L’argent, longtemps considéré comme un métal précieux de moindre importance, connaît un essor inattendu en 2025, surpassant l’or et le marché boursier. Cette montée en puissance est alimentée par une demande industrielle croissante, des stocks mondiaux en baisse et une politique monétaire favorable.
Depuis le début de l’année, le prix de l’argent a grimpé d’environ 95 %, éclipsant la progression de 60 % de l’or et les performances du S&P 500. Les investisseurs se tournent vers l’iShares Silver Trust, un fonds indiciel coté, pour profiter de cette tendance. Fin novembre, l’action se négociait autour de 51 $ (environ 46 €).
La fragilité du marché de l’argent a été mise en évidence fin novembre lors d’une crise liée à un centre de données CyrusOne. Une panne du système de refroidissement a interrompu les échanges sur le marché à terme de l’argent du Chicago Mercantile Exchange (CME) pendant dix heures. Lorsque les plateformes de trading électroniques se sont éteintes, les marchés physiques de Londres et de Shanghai ont repris le flambeau. Le prix au comptant a atteint un record de 56,72 $ l’once (environ 51,50 €), témoignant de la rareté de l’argent physique disponible.
Cet incident souligne un point crucial : sur les marchés financiers modernes, le prix des matières premières est souvent déterminé par des contrats dérivés, qui ne se traduisent pas toujours par une livraison physique du métal. L’arrêt du marché papier a révélé la pénurie réelle d’argent livrable, ce qui renforce l’argument en faveur d’une hausse des prix. Pour les détenteurs de l’iShares Silver Trust, dont les avoirs sont adossés à des lingots physiques stockés dans des coffres-forts, cet événement met en lumière la valeur de détenir des actifs tangibles.
Plusieurs facteurs expliquent cette flambée des prix. L’industrie solaire, en particulier, est un moteur de la demande. Les fabricants abandonnent progressivement les anciennes cellules solaires PERC au profit de technologies plus récentes et plus efficaces, comme les cellules TOPCon et hétérojonction (HJT). Ces nouvelles cellules nécessitent une quantité d’argent significativement plus importante – entre 13 et 22 milligrammes par watt – contre environ 10 milligrammes pour les anciennes. Cette transition crée une pression accrue sur l’offre.
Le Silver Institute prévoit un déficit structurel de l’offre pour 2026, qui marquerait la cinquième année consécutive de ce type. Le déficit cumulé depuis 2021 s’élève à près de 820 millions d’onces, soit l’équivalent d’une année entière de production minière mondiale.
L’iShares Silver Trust, avec 27 milliards de dollars d’actifs sous gestion (environ 24,5 milliards d’euros) en novembre 2025, détient un impressionnant stock de 501,9 millions d’onces d’argent dans des coffres-forts situés à Londres et à New York. Cela représente environ 60 % de la production minière annuelle mondiale, faisant de ce fonds un acteur stratégique majeur.
Les données récentes indiquent un intérêt à court terme pour l’iShares Silver Trust de 9,63 % du flottant.
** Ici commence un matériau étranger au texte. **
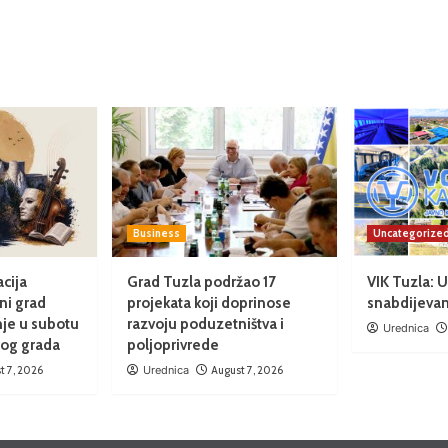
Business
Uncategorize
cija
Grad Tuzla podržao 17
VIK Tuzla: 
ni grad
projekata koji doprinose
snabdijeva
nje u subotu
razvoju poduzetništva i
Urednica
rog grada
poljoprivrede
t 7, 2026
Urednica
August 7, 2026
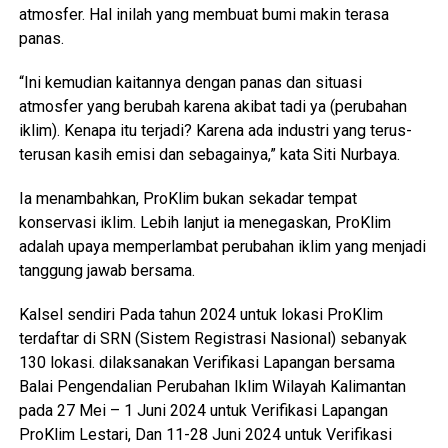
atmosfer. Hal inilah yang membuat bumi makin terasa
panas.
“Ini kemudian kaitannya dengan panas dan situasi
atmosfer yang berubah karena akibat tadi ya (perubahan
iklim). Kenapa itu terjadi? Karena ada industri yang terus-
terusan kasih emisi dan sebagainya,” kata Siti Nurbaya.
Ia menambahkan, ProKlim bukan sekadar tempat
konservasi iklim. Lebih lanjut ia menegaskan, ProKlim
adalah upaya memperlambat perubahan iklim yang menjadi
tanggung jawab bersama.
Kalsel sendiri Pada tahun 2024 untuk lokasi ProKlim
terdaftar di SRN (Sistem Registrasi Nasional) sebanyak
130 lokasi. dilaksanakan Verifikasi Lapangan bersama
Balai Pengendalian Perubahan Iklim Wilayah Kalimantan
pada 27 Mei – 1 Juni 2024 untuk Verifikasi Lapangan
ProKlim Lestari, Dan 11-28 Juni 2024 untuk Verifikasi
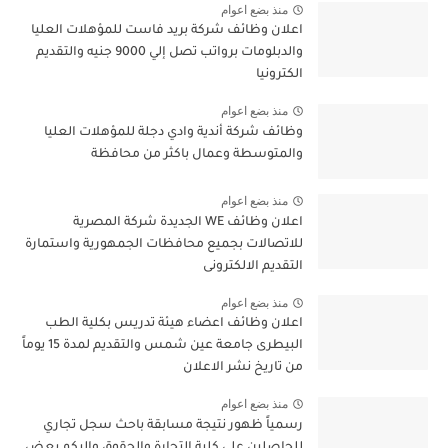
منذ بضع اعوام
اعلان وظائف شركة بريد فاست للمؤهلات العليا
والدبلومات برواتب تصل إلي 9000 جنيه والتقديم
الكترونيا
منذ بضع اعوام
وظائف شركة أندية وادي دجلة للمؤهلات العليا
والمتوسطة وعمال باكثر من محافظة
منذ بضع اعوام
اعلان وظائف WE الجديدة شركة المصرية
للاتصالات بجميع محافظات الجمهورية واستمارة
التقديم الالكترونى
منذ بضع اعوام
اعلان وظائف اعضاء هيئة تدريس بكلية الطب
البيطرى جامعة عين شمس والتقديم لمدة 15 يوماً
من تاريخ نشر الاعلان
منذ بضع اعوام
رسمياً ظهور نتيجة مسابقة باحث سجل تجاري
للحاصلين على كلية التجارة والحقوق واليكم بعض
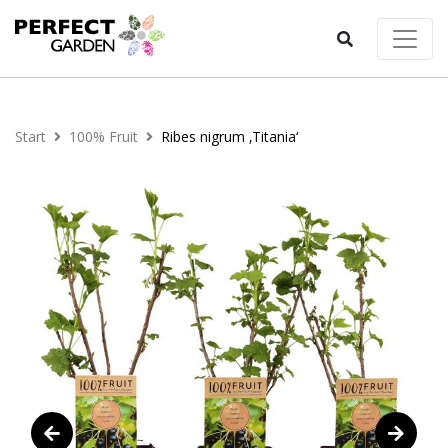
Start
100% Fruit
Ribes nigrum ‚Titania‘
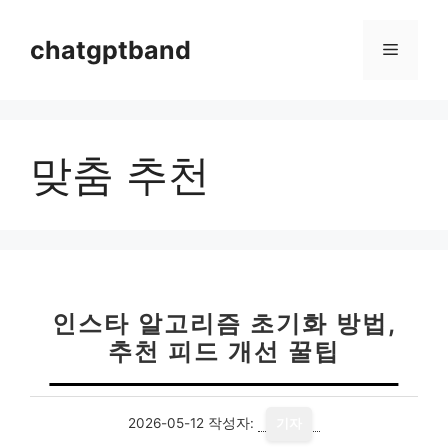
컨
텐
chatgptband
메
츠
로
뉴
건
너
맞춤 추천
뛰
기
인스타 알고리즘 초기화 방법,
추천 피드 개선 꿀팁
2026-05-12
작성자:
기자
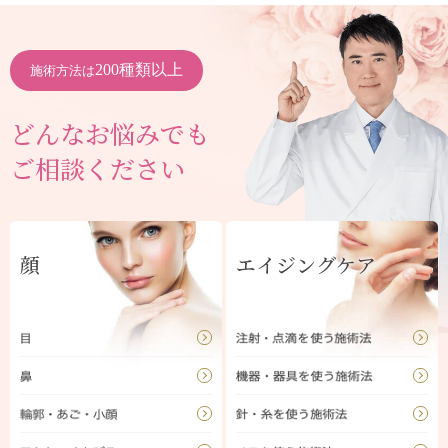
200種類以上
施術方法は
どんなお悩みでも
ご相談ください
顔
エイジングケア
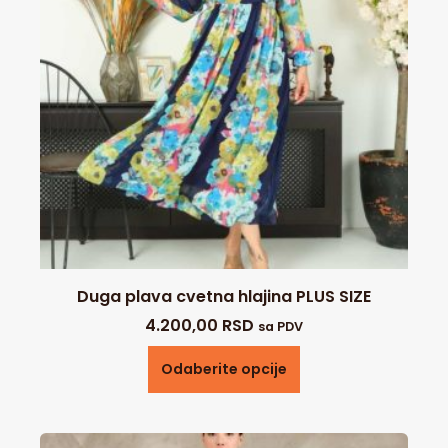
Duga plava cvetna hlajina PLUS SIZE
4.200,00
RSD
sa PDV
Odaberite opcije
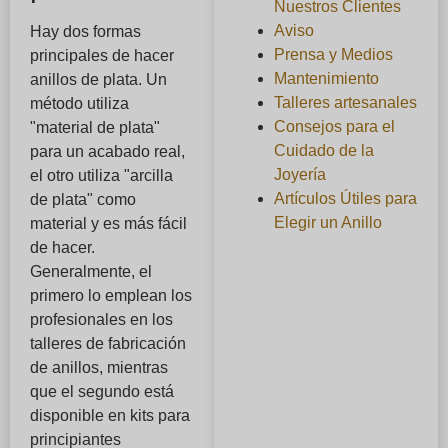
Nuestros Clientes
Aviso
Hay dos formas
Prensa y Medios
principales de hacer
Mantenimiento
anillos de plata. Un
Talleres artesanales
método utiliza
Consejos para el
"material de plata"
Cuidado de la
para un acabado real,
Joyería
el otro utiliza "arcilla
Artículos Útiles para
de plata" como
Elegir un Anillo
material y es más fácil
de hacer.
Generalmente, el
primero lo emplean los
profesionales en los
talleres de fabricación
de anillos, mientras
que el segundo está
disponible en kits para
principiantes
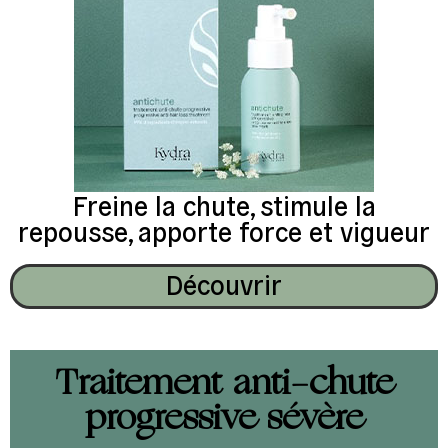
Freine la chute, stimule la
repousse, apporte force et vigueur
Découvrir
Traitement anti-chute
progressive sévère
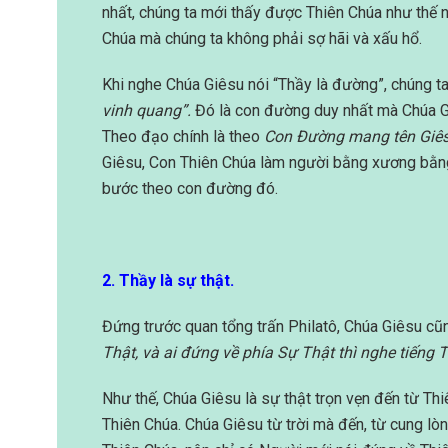
nhất, chúng ta mới thấy được Thiên Chúa như thế 
Chúa mà chúng ta không phải sợ hãi và xấu hổ.
Khi nghe Chúa Giêsu nói “Thầy là đường”, chúng ta
vinh quang”.
Đó là con đường duy nhất mà Chúa Giê
Theo đạo chính là theo
Con Đường mang tên Giês
Giêsu, Con Thiên Chúa làm người bằng xương bằng 
bước theo con đường đó.
2. Thầy là sự thật.
Đứng trước quan tổng trấn Philatô, Chúa Giêsu cũ
Thật, và ai đứng về phía Sự Thật thì nghe tiếng T
Như thế, Chúa Giêsu là sự thật trọn vẹn đến từ Th
Thiên Chúa. Chúa Giêsu từ trời mà đến, từ cung lò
Dans un marché haussier, ces positions courtes importantes peuvent amplifier les gains, car les vendeurs à découvert sont contraints d’acheter des actions pour couvrir leurs positions lorsque les prix dépassent certains seuils.
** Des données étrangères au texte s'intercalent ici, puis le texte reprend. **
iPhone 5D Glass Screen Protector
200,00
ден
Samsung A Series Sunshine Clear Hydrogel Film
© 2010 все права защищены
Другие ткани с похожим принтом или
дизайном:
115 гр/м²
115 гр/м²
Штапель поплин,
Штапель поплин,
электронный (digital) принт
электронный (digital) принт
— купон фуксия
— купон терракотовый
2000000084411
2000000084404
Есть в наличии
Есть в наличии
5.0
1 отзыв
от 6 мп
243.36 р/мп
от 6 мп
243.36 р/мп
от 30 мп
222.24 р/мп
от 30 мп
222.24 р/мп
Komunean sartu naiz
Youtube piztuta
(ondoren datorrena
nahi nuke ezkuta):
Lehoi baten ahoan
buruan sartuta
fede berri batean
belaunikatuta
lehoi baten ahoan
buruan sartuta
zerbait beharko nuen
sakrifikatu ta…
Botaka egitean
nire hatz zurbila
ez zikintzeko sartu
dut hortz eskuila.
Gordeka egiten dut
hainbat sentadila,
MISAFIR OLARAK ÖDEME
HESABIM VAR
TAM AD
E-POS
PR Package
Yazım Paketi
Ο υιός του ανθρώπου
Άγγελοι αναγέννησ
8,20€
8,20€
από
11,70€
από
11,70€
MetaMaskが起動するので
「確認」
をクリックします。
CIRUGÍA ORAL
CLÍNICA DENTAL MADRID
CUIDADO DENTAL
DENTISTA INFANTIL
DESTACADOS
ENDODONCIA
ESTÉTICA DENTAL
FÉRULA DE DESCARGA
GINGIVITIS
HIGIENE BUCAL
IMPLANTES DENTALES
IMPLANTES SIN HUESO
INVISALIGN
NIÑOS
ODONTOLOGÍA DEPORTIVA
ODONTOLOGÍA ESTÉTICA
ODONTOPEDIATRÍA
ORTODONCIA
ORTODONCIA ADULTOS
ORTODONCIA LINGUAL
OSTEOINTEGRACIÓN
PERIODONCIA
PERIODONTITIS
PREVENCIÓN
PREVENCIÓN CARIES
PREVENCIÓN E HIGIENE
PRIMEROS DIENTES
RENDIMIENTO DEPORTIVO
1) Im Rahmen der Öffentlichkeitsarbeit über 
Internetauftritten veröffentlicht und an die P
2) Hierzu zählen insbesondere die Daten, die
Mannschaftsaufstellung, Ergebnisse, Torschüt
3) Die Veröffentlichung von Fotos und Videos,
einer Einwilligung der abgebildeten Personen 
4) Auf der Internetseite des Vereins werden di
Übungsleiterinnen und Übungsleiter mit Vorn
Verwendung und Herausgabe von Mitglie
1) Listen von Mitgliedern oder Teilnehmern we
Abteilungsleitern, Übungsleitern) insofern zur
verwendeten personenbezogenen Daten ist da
Par ailleurs, l’environnement macroéconomique actuel est favorable aux métaux précieux. Les marchés anticipent une probabilité de 85 % d’une baisse des taux d’intérêt lors de la prochaine réunion de la Réserve fédérale les 9 et 10 décembre. Une baisse des taux affaiblirait le dollar américain, rendant l’argent plus abordable pour les acheteurs internationaux.
Enfin, l’argent est statistiquement sous-évalué par rapport à l’or. Le ratio or/argent, qui mesure le nombre d’onces d’argent nécessaires pour acheter une once d’or, se situe actuellement autour de 77, alors que sa moyenne historique est plus proche de 60. Un retour à la normale de ce ratio impliquerait une surperformance significative de l’argent par rapport à l’or.
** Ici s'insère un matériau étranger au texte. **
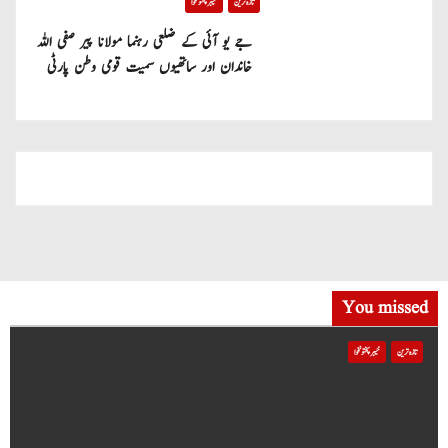
تازہ ترین
خیبر پختونخوا
جے یو آئی کے ضلعی رہنما مولانا پیر صفی اللہ
خاندان اور ساتھیوں سمیت قومی وطن پارٹی
میں شامل
You missed
تازہ ترین
خیبر پختونخوا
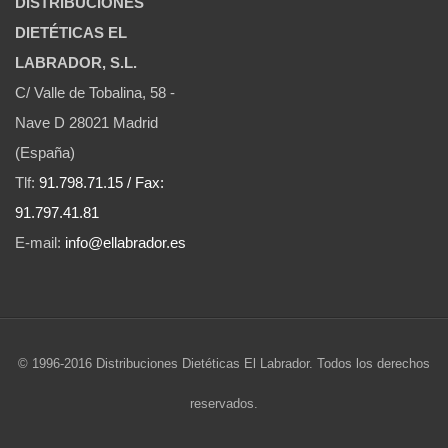
DISTRIBUCIONES
DIETÉTICAS EL
LABRADOR, S.L.
C/ Valle de Tobalina, 58 -
Nave D 28021 Madrid
(España)
Tlf:
91.798.71.15 / Fax:
91.797.41.81
E-mail:
info@ellabrador.es
© 1996-2016 Distribuciones Dietéticas El Labrador. Todos los derechos
reservados.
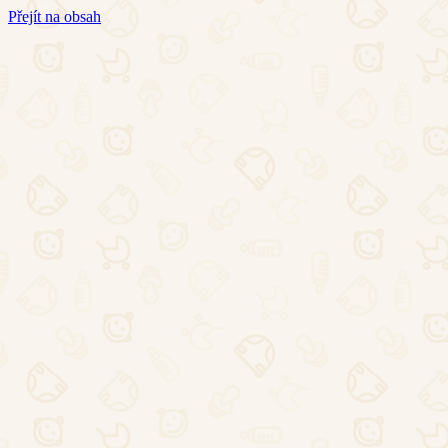
Přejít na obsah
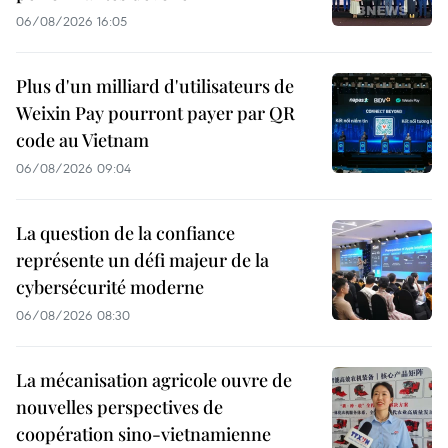
06/08/2026 16:05
Plus d'un milliard d'utilisateurs de
Weixin Pay pourront payer par QR
code au Vietnam
06/08/2026 09:04
La question de la confiance
représente un défi majeur de la
cybersécurité moderne
06/08/2026 08:30
La mécanisation agricole ouvre de
nouvelles perspectives de
coopération sino-vietnamienne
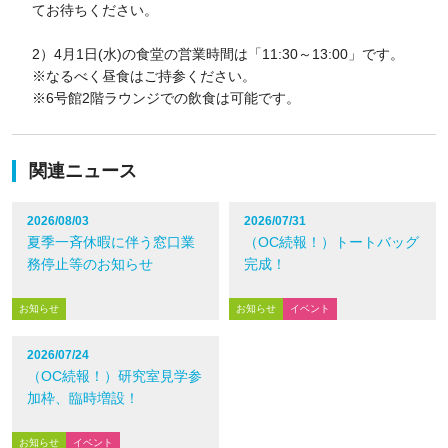
てお待ちください。
2）4月1日(水)の食堂の営業時間は「11:30～13:00」です。
※なるべく昼食はご持参ください。
※6号館2階ラウンジでの飲食は可能です。
関連ニュース
2026/08/03
2026/07/31
夏季一斉休暇に伴う窓口業
（OC続報！）トートバッグ
務停止等のお知らせ
完成！
お知らせ
お知らせ
イベント
2026/07/24
（OC続報！）研究室見学参
加枠、臨時増設！
お知らせ
イベント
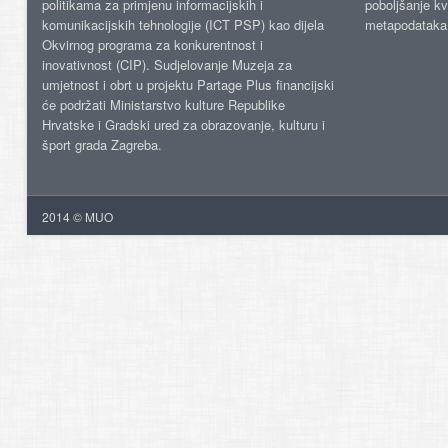
politikama za primjenu informacijskih i
poboljšanje kv
komunikacijskih tehnologije (ICT PSP) kao dijela
metapodataka
Okvirnog programa za konkurentnost i
inovativnost (CIP). Sudjelovanje Muzeja za
umjetnost i obrt u projektu Partage Plus financijski
će podržati Ministarstvo kulture Republike
Hrvatske i Gradski ured za obrazovanje, kulturu i
šport grada Zagreba.
2014 © MUO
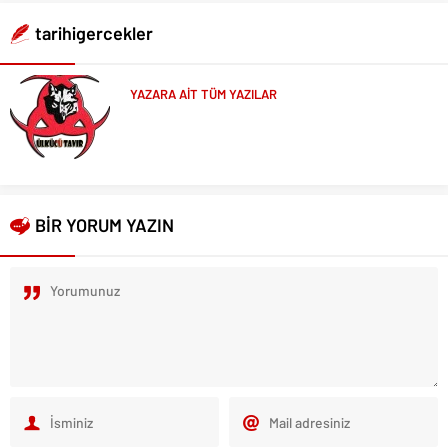
tarihigercekler
YAZARA AİT TÜM YAZILAR
BİR YORUM YAZIN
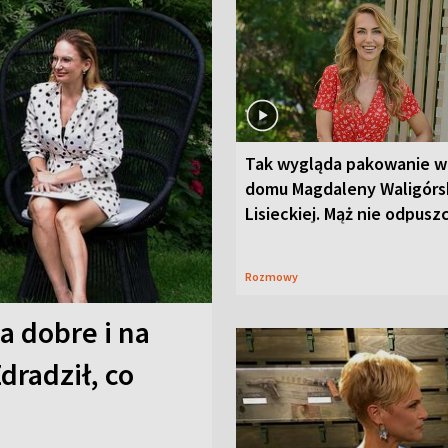
Tak wygląda pakowanie w
domu Magdaleny Waligórsk
Lisieckiej. Mąż nie odpusz
Rozmowy
a dobre i na
Zdradził, co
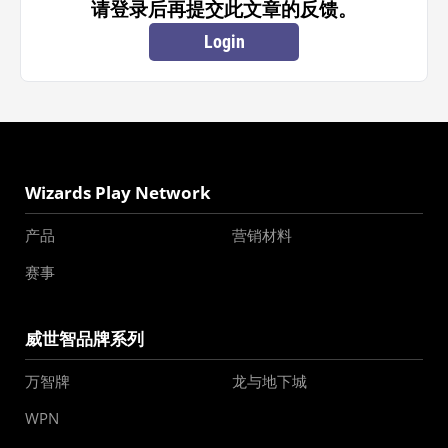
请登录后再提交此文章的反馈。
Login
Wizards Play Network
产品
营销材料
赛事
威世智品牌系列
万智牌
龙与地下城
WPN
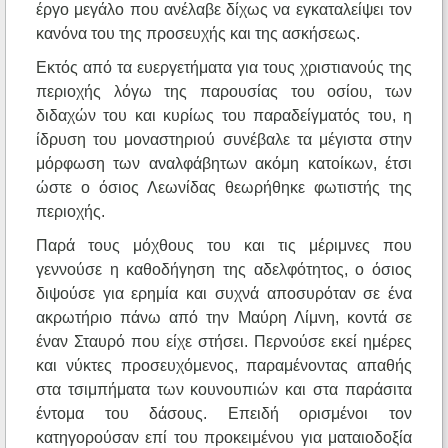
έργο μεγάλο που ανέλαβε δίχως να εγκαταλείψει τον
κανόνα του της προσευχής και της ασκήσεως.
Εκτός από τα ευεργετήματα για τους χριστιανούς της
περιοχής λόγω της παρουσίας του οσίου, των
διδαχών του και κυρίως του παραδείγματός του, η
ίδρυση του μοναστηριού συνέβαλε τα μέγιστα στην
μόρφωση των αναλφάβητων ακόμη κατοίκων, έτσι
ώστε ο όσιος Λεωνίδας θεωρήθηκε φωτιστής της
περιοχής.
Παρά τους μόχθους του και τις μέριμνες που
γεννούσε η καθοδήγηση της αδελφότητος, ο όσιος
διψούσε για ερημία και συχνά αποσυρόταν σε ένα
ακρωτήριο πάνω από την Μαύρη Λίμνη, κοντά σε
έναν Σταυρό που είχε στήσει. Περνούσε εκεί ημέρες
και νύκτες προσευχόμενος, παραμένοντας απαθής
στα τσιμπήματα των κουνουπιών και στα παράσιτα
έντομα του δάσους. Επειδή ορισμένοι τον
κατηγορούσαν επί του προκειμένου για ματαιοδοξία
La désignation de l’argent comme minéral critique par le gouvernement américain fin 2025, suivie d’enquêtes sur de possibles droits de douane sur les importations, a également stimulé la demande. Les États-Unis importent environ 64 % de l’argent qu’ils consomment, et la menace de droits de douane a incité à constituer des stocks de précaution, avec environ 75 millions d’onces affluant dans les coffres américains depuis octobre.
La récente hausse des prix de l’argent n’est pas un phénomène passager, mais le résultat d’un sous-investissement chronique dans le secteur minier et d’une demande industrielle en forte croissance. Les fondamentaux du marché suggèrent que l’argent est entré dans une nouvelle phase de son cycle, et que son statut d'”or des pauvres” pourrait bien être en train de changer.